=== Begin Enclosure ===

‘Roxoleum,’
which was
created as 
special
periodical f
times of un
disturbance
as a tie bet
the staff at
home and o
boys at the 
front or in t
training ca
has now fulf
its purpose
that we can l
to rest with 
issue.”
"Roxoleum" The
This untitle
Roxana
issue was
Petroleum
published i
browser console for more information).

=== End Enclosure ===
=== Begin Enclosure ===

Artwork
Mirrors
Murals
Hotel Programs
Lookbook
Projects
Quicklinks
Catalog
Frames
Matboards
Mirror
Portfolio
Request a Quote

=== End Enclosure ===

Exercise:
Only the lines above from the line with "has now fulf" to the line with "browser console for more information).", those two lines included, should be reproduced exactly.

Written solution:
has now fulf
its purpose
that we can l
to rest with 
issue.”
"Roxoleum" The
This untitle
Roxana
issue was
Petroleum
published i
browser console for more information).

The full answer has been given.